It is always with me. A shadow on my heart. An imprint, stamped forever. Never gone. With me everywhere. With everyone.

Sometimes I forget about it. Just like I forget my heart is beating, my lungs are breathing, my fingers feeling.

But it is there, reminding me every once in a while lest I ever forget.

Today I watched a beautiful baby as she tried to walk. She played with toys, clung to her momma, and cried when the room was quiet.

And I ached for Olivia. Just ached.

Sometimes my losses compound as one. Sometimes I am sad I’m considered infertile now, and can’t just get pregnant. Sometimes I wonder, what did I do to NOT deserve to have my baby grow healthy, strong? What did I do that SHE didn’t do?

It doesn’t matter who SHE is.

Sometimes SHE is someone I know . . . someone with a full, round belly rolling with child.

Sometimes SHE is a friend . . . brand-new in pregnancy and has nothing to fear or expect other than the wonderful glow of a precious new little.

Sometimes SHE is just a stranger, passing by unaware that her joy reminds me of my pain.
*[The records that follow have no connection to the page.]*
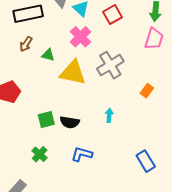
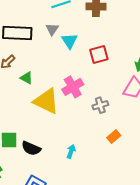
pink cross: (80, 37) -> (73, 87), moved
gray cross: (110, 65) -> (100, 105), moved, size x0.6

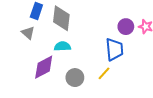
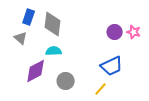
blue trapezoid: (114, 49) -> (112, 66), moved, turned 70
yellow line: (104, 73) -> (101, 89), moved

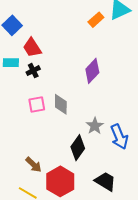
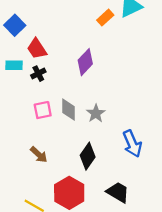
purple diamond: (92, 71) -> (85, 62), moved
gray star: (95, 126) -> (96, 113), moved
brown arrow: (33, 165) -> (39, 155), moved

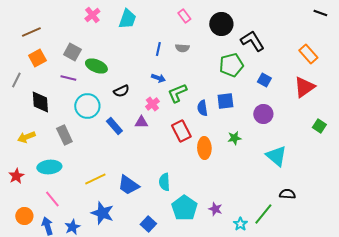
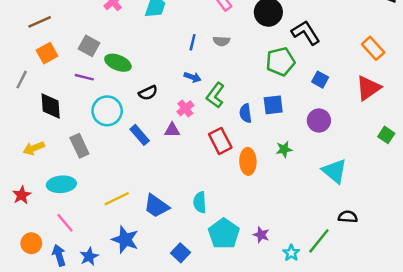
green L-shape: (177, 93) -> (215, 95), turned -30

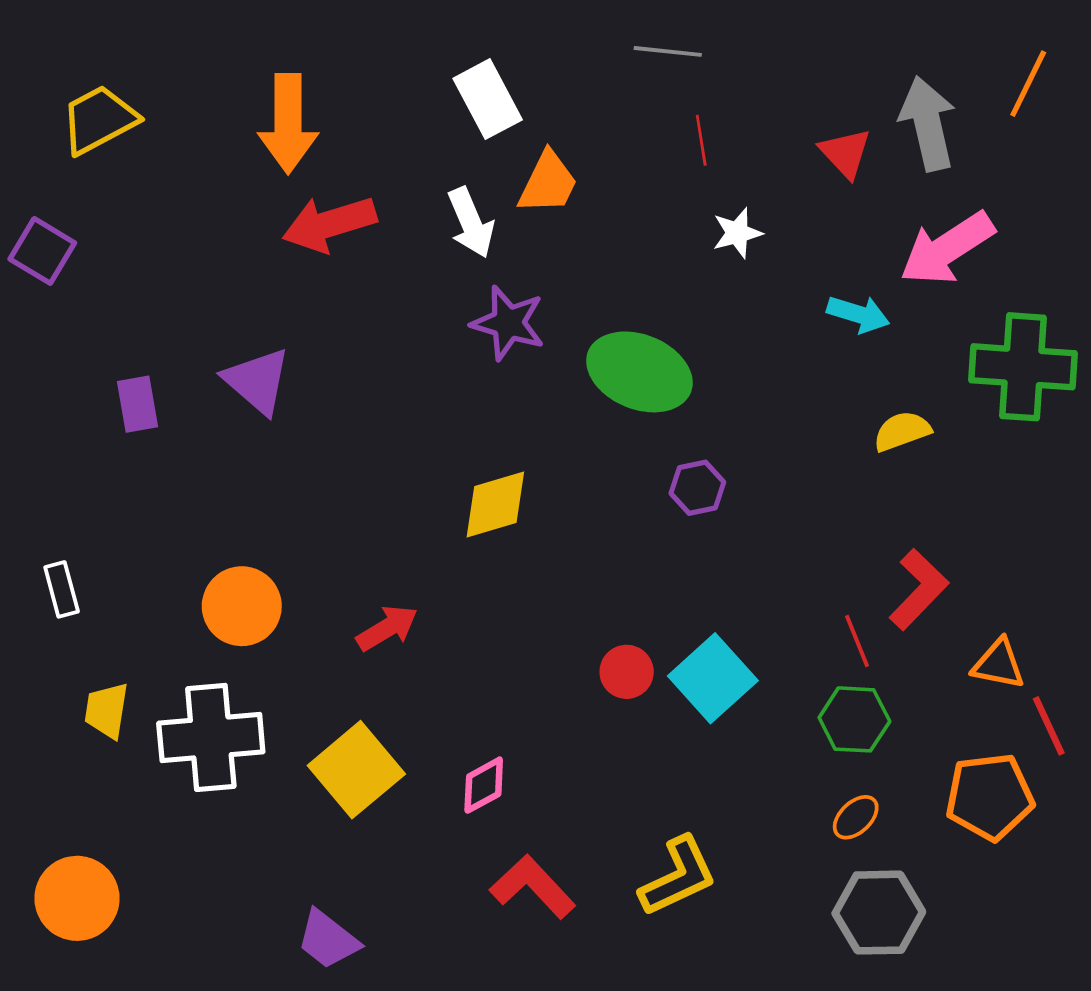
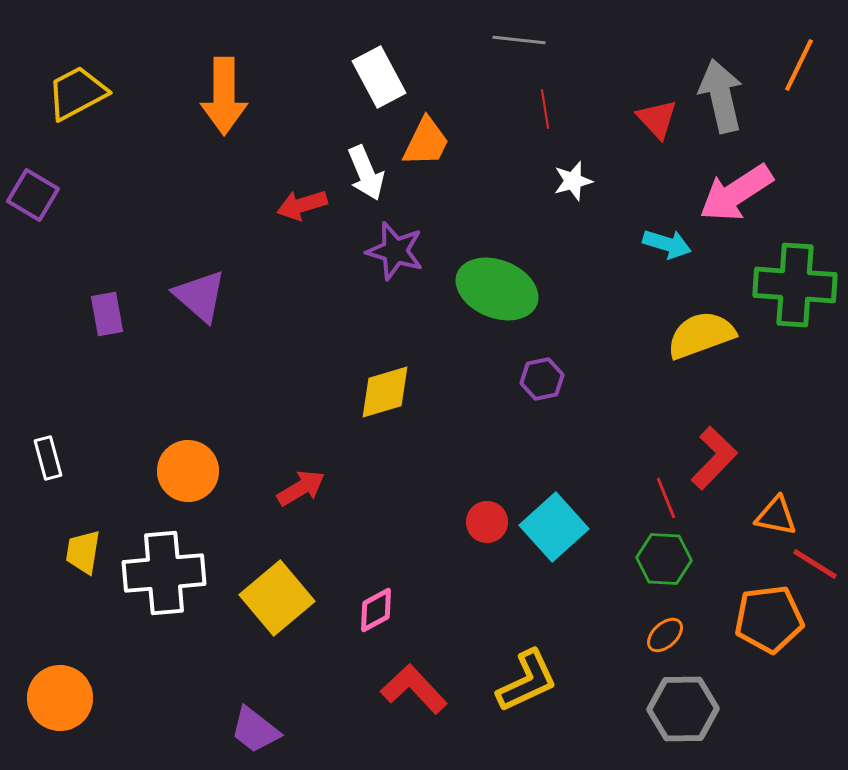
red arrow: (329, 224) -> (302, 205), moved, size x0.7
yellow semicircle: (902, 431) -> (701, 335), size x1.5
red line: (1049, 726) -> (815, 564), turned -33

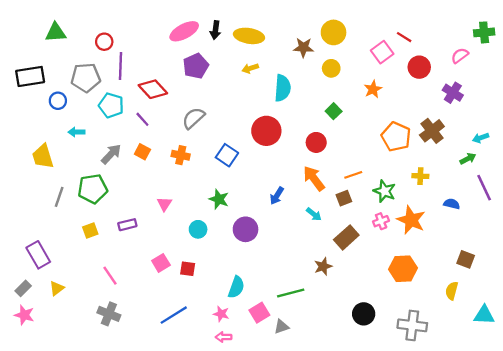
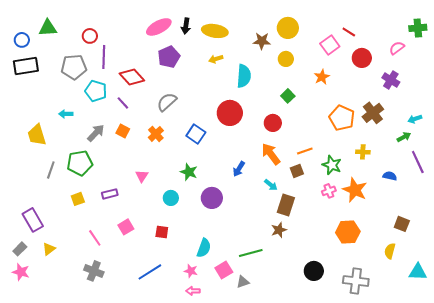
blue circle: (58, 101) -> (22, 40), moved
orange cross: (181, 155) -> (156, 134), turned 35
brown rectangle: (346, 237) -> (286, 205), moved, turned -30
pink square: (161, 263) -> (126, 227), moved

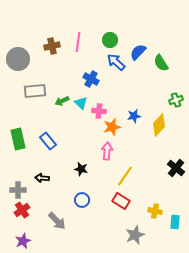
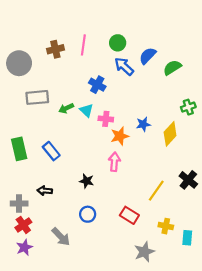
green semicircle: (161, 63) -> (172, 67), turned 90
yellow line: (125, 176) -> (156, 191), moved
purple star: (23, 241) -> (24, 247), moved

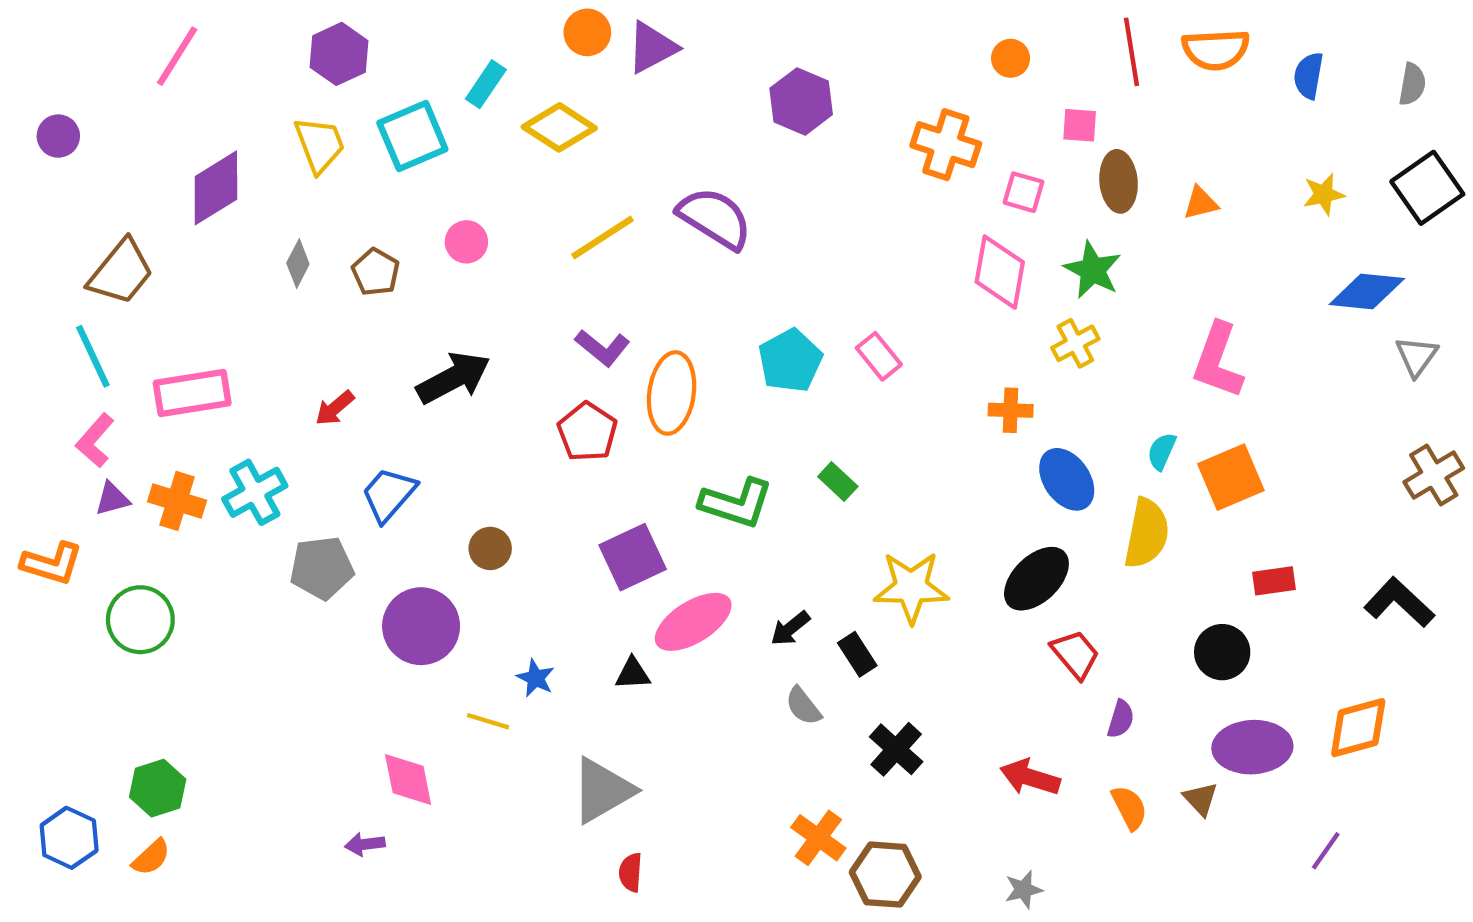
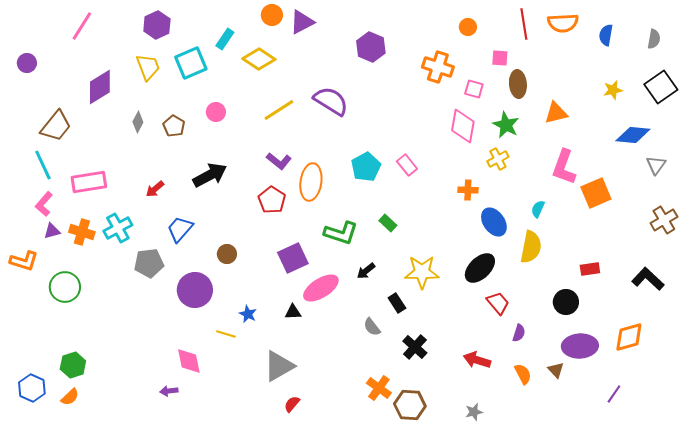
orange triangle: (1201, 203) -> (556, 113), moved, size x1.4
orange square: (1231, 477) -> (596, 193), moved
black arrow: (790, 628) -> (366, 271), moved
red semicircle: (631, 872) -> (292, 404), turned 36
And I can’t blame any of them.

How could I? Do I know the road they had to travel to get to this point? Do I know what life has in store for them later down the road? Or maybe the hardships they’ve endured that have nothing to do with fertility? Do I think of the fact that maybe they look at me with my two children, and MY joy reminds them of THEIR pain?

No.

I just ache. It is simply that.

I hurt. And I smile. And I joke. And I laugh.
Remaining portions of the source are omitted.